6. “Where a settlement is small (less than $50,000.00), the client should not use a Special Needs Trust or other planning technique, but should simply allow himself (herself) to become disqualified until the settlement money is gone.”
This perspective is virtually always incorrect. First, it may be possible to undertake an immediate (i.e., within the month of receipt of the settlement monies) “spend-down” whereby the disabled beneficiary expends all of the settlement monies for goods or services at fair market value (it is never advisable to give the money away). If the disabled beneficiary can spend all of the settlement monies for fair market value during the month of receipt of the settlement, there should be no disqualification for public benefits beyond the month of receipt, and public agencies usually do not disqualify even for that month. For example, if the disabled beneficiary can spend the settlement proceeds on the purchase of a home, car, furniture, electronic equipment, clothing, prepaid funeral expense, prepaid taxes, utility bills, or any other purchase for fair market value, no penalty is exacted by the Social Security Administration or the Department of Public Welfare. Moreover, for valid, documented debts, these agencies will generally permit repayment of these debts which validly existed prior to the receipt of the settlement monies without penalty.

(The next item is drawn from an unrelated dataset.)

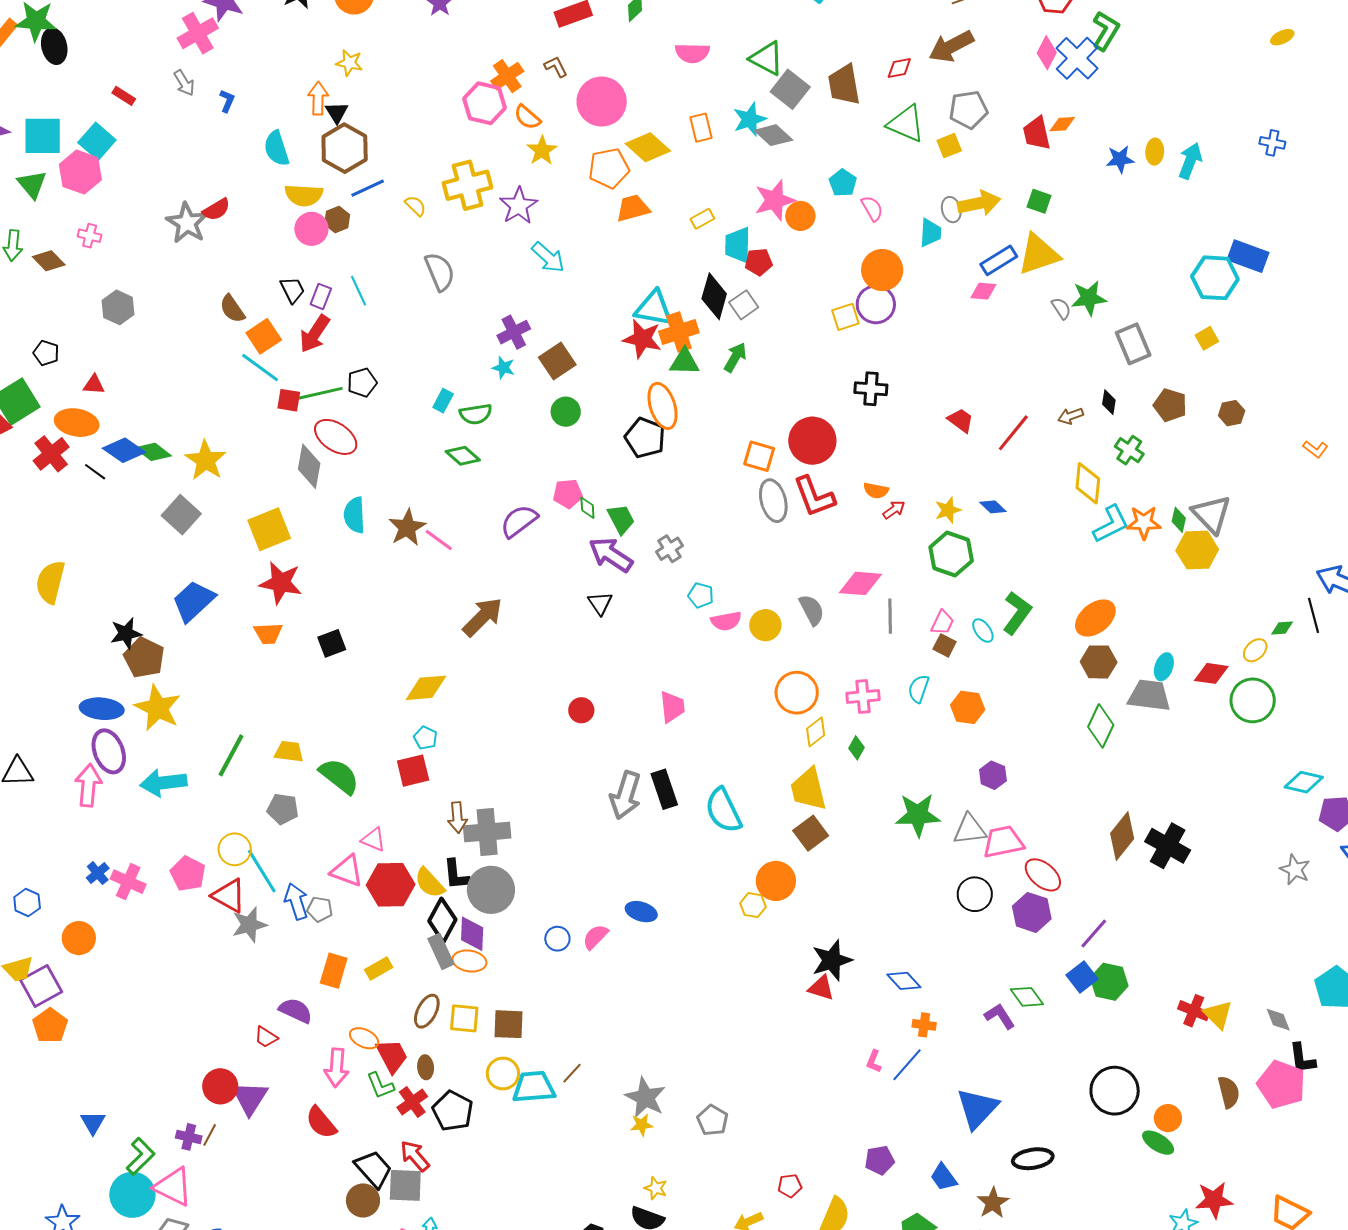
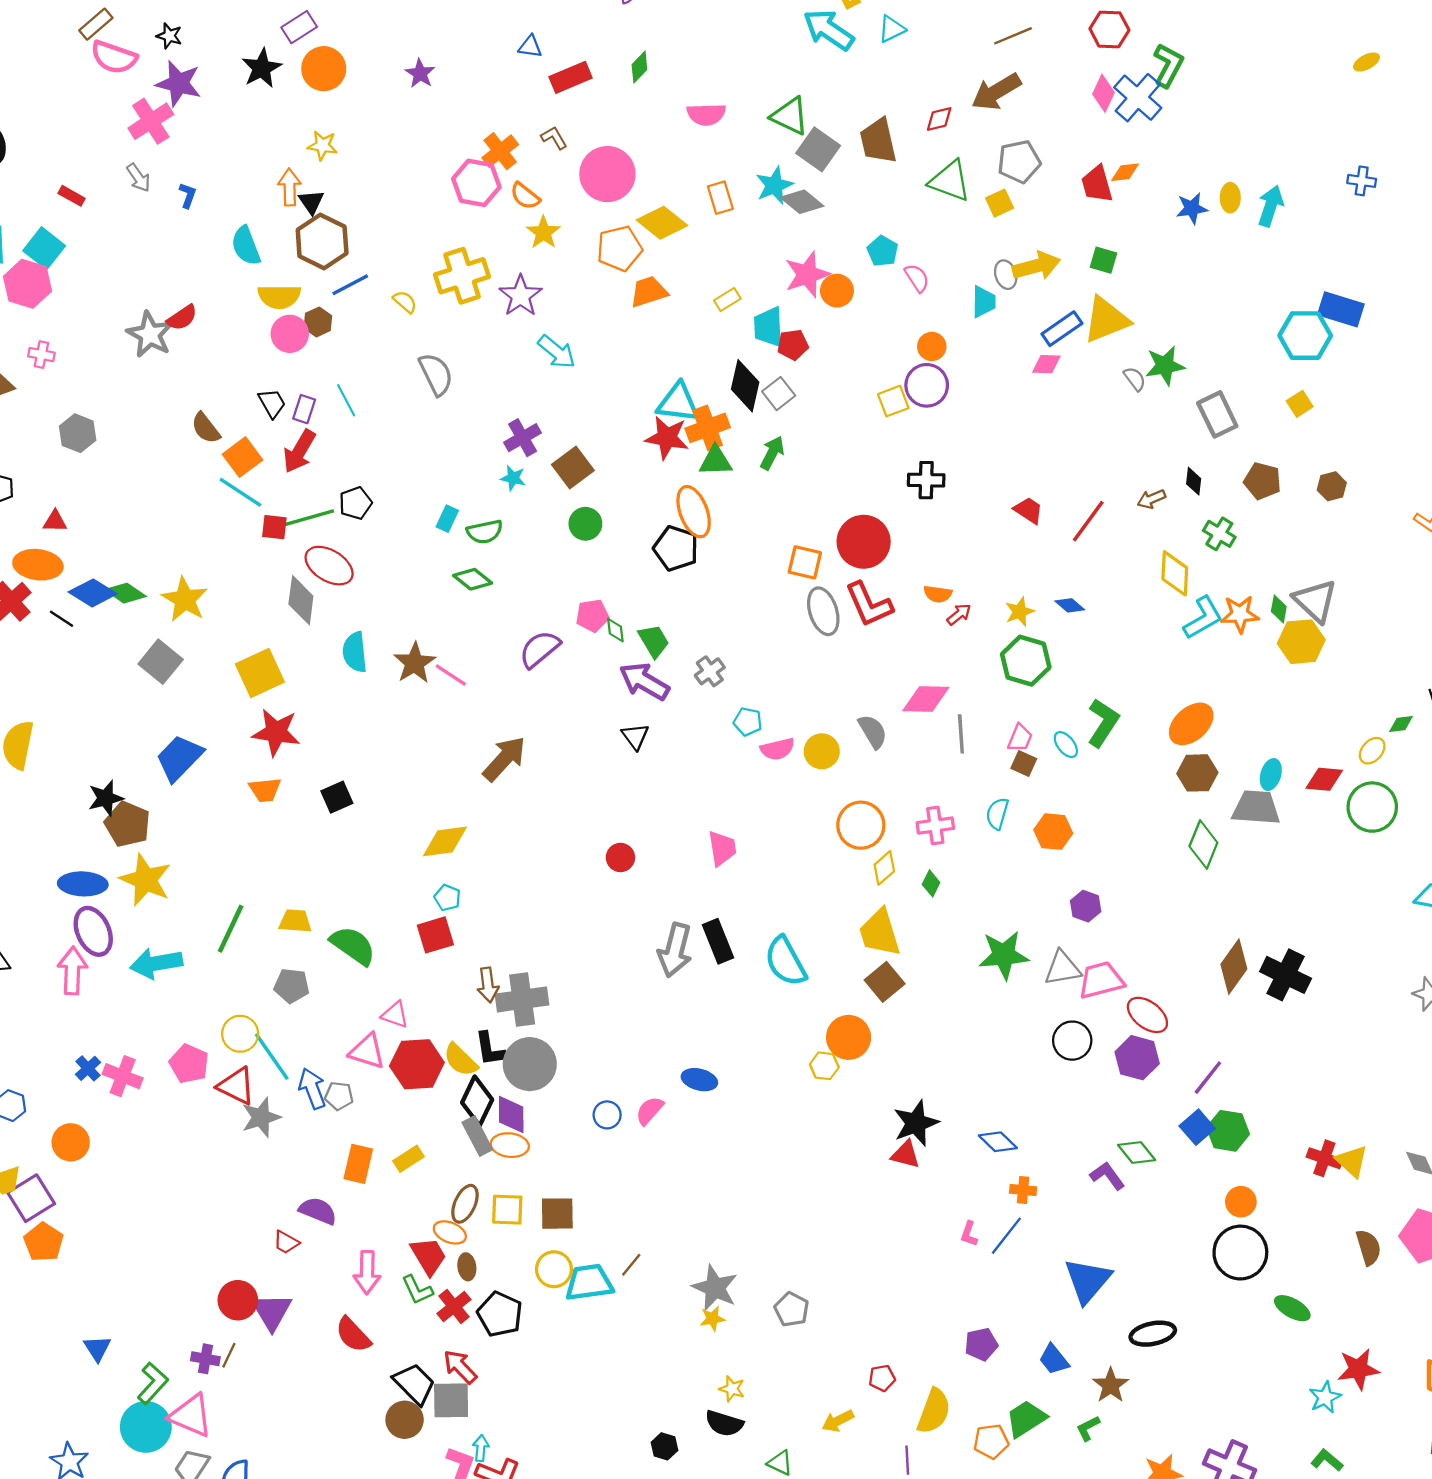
orange circle: (882, 270) -> (932, 346), size x0.6
orange ellipse: (364, 1038) -> (450, 1232), moved
orange circle: (1168, 1118) -> (1241, 1202), moved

Moreover, if a rapid “spend-down” is not feasible due to the circumstances of the disabled plaintiff, a Special Needs Trust still can be used, as many drafters of such Trusts (the author included) will draft such Trusts at reduced fees for smaller settlements; I have even created Special Needs Trusts for a small fee in unique circumstances for settlements under $10,000.00 where no reasonable alternative existed.
Finally, some local disability organizations maintain “Pooled” Trusts which will accept smaller settlements; the only disadvantages to such Pooled Trusts are (1) the “one-size-fits-all” Master Trust Agreements which are used by such organizations and (2) the inability to identify a contingent beneficiary for any residuary left after the death of the beneficiary, as Pooled Trusts generally require any remaining proceeds to remain in the Trust for the benefit of other disabled beneficiaries.
We never recommend to individuals to allow themselves to be disqualified for public benefits and to simply reapply in the future. Such individuals almost never are able to purchase health insurance in the open market, and therefore would be left without health insurance until they spent the money down below the $2,000.00 limit for public benefits. The requalification process can be burdensome and time-consuming. It is simply never necessary to disqualify disabled individuals for the public benefits of Medical Assistance and SSI.
7. “Rather than continuing to accept Medical Assistance, the client will pay for health insurance or for health services out of pocket from the settlement proceeds.”
Most individuals who have received Medical Assistance in the past are disabled to the point that no private health insurer will cover that individual. Most Medical Assistance recipients are also unable to access any group plan due to an inability to work, age or other disqualifying circumstance. Moreover, the costs of “private pay” health services are generally astronomical- -four to ten times the rates paid by private insurers or the Medical Assistance program. Only the most highly funded Special Needs Trust can withstand private payment of health costs on any extended or regular basis.